By the time Levi received her doctorate in 1934, the Nazi Party had been elected to office in Germany. Her supervisors had gone into exile, and Jews were no longer allowed to be hired for academic positions. The Danish branch of the International Federation of University Women helped Levi find a position at the Niels Bohr Institute of Theoretical Physics at the University of Copenhagen in Denmark. Niels Bohr asked James Franck, another refugee from Germany, if he knew Levi, and would be willing to have Levi as his assistant.
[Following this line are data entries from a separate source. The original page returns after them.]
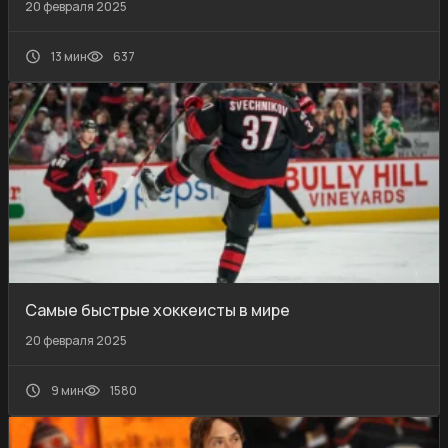
20 февраля 2025
13 мин
637
Самые быстрые хоккеисты в мире
20 февраля 2025
9 мин
1580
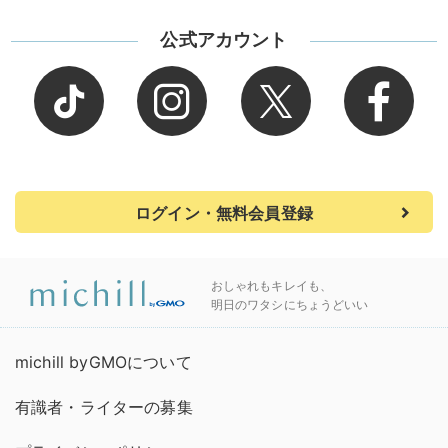
公式アカウント
ログイン・無料会員登録
おしゃれもキレイも、
明日のワタシにちょうどいい
michill byGMOについて
有識者・ライターの募集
Franck replied that he did not know her personally, but he knew her thesis, and rated it highly.

She became engaged to the physicist Hans Bethe in 1934. The two had known each other since 1925. However, his mother, although herself Jewish, was opposed to her son marrying a Jewish girl, and he broke off the engagement a few days before the wedding was to take place. Bethe's action shocked Franck and Bohr. Although an eminent physicist, Bethe would not be invited to visit the Niels Bohr Institute until after the Second World War. Levi never married, but became friends with many of the Jewish physicists who did visit the institute, including Otto Frisch, George Placzek, Rudolf Peierls, Leon Rosenfeld, Edward Teller and Victor Weisskopf.
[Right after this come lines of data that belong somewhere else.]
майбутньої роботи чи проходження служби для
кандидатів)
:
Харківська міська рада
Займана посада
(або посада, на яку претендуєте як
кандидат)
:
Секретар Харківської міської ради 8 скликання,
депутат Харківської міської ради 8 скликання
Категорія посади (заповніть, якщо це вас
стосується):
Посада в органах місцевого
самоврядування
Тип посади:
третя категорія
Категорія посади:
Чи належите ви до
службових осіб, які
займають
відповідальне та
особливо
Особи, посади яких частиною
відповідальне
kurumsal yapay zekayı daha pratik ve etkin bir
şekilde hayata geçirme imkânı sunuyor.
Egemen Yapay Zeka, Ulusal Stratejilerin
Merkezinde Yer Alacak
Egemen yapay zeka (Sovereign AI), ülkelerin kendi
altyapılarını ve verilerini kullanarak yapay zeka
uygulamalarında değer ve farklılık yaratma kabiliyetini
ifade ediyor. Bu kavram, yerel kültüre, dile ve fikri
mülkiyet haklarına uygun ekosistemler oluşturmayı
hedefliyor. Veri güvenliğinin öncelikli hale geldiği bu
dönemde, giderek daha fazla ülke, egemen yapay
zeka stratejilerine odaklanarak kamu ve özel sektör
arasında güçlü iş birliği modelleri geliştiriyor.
Levi worked as Franck's assistant, publishing two papers with him on the fluorescence of chlorophyll, until he left Denmark for the United States in 1935.
She then became assistant to the Hungarian physical chemist George de Hevesy. The recent discovery of induced radioactivity and the consequent creation of short-lived radioactive isotopes opened up a number of new uses for radioactive substances in biology which she explored with de Hevesy, publishing a number of papers with him. The Friedrich Wilhelm University of Berlin cancelled Levi's doctorate in 1938. In April 1940, the Germans occupied Denmark. When the Nazis began rounding up Danish Jews in September 1943, Levi was one of the thousands of Jews who fled to Sweden. For the rest of the war she worked for the biologist John Runnström at the Wenner-Gren Institute for Experimental Biology in Stockholm.

==Later life==
When the war ended, de Hevesy elected to stay in Sweden, and Bohr decided to drop biological research at the institute and return to concentrating on physics. Levi accepted a position at the Zoophysiological Laboratory in Copenhagen, under August Krogh, who, like Bohr, had won a Nobel Prize. She spent the 1947–48 academic year in the United States as a Fellow of the American Association of University Women. While there, she learned from Willard Libby at the University of Chicago about his recently discovered technique of radiocarbon dating. She developed the new technique of autoradiography while working for the United States Atomic Energy Commission at the University of Rochester in Rochester, New York.

On returning to Denmark, she worked with the National Museum of Denmark in Copenhagen to develop radiocarbon dating equipment. This was put to the test in 1951, dating the Grauballe Man. Autoradiography was then used by the Finsen Institute to investigate the effects of the radiocontrast agent thorotrast. Levi was a consultant at the Danish National Board of Health from 1952 to 1970.

Levi retired from the Zoophysiological Laboratory in 1979, but became involved with the Niels Bohr Archive, where she collected papers from de Hevesy. The result of this work was a biography of Hevesy, which was published in 1985. That year she organised the Niels Bohr Centennial Exhibition at the Copenhagen Town Hall. In 2001, she was honoured by the Humboldt University of Berlin (previously the Friedrich Wilhelm University of Berlin), along with other students who had been dismissed in 1933. She died in Copenhagen on 26 July 2003.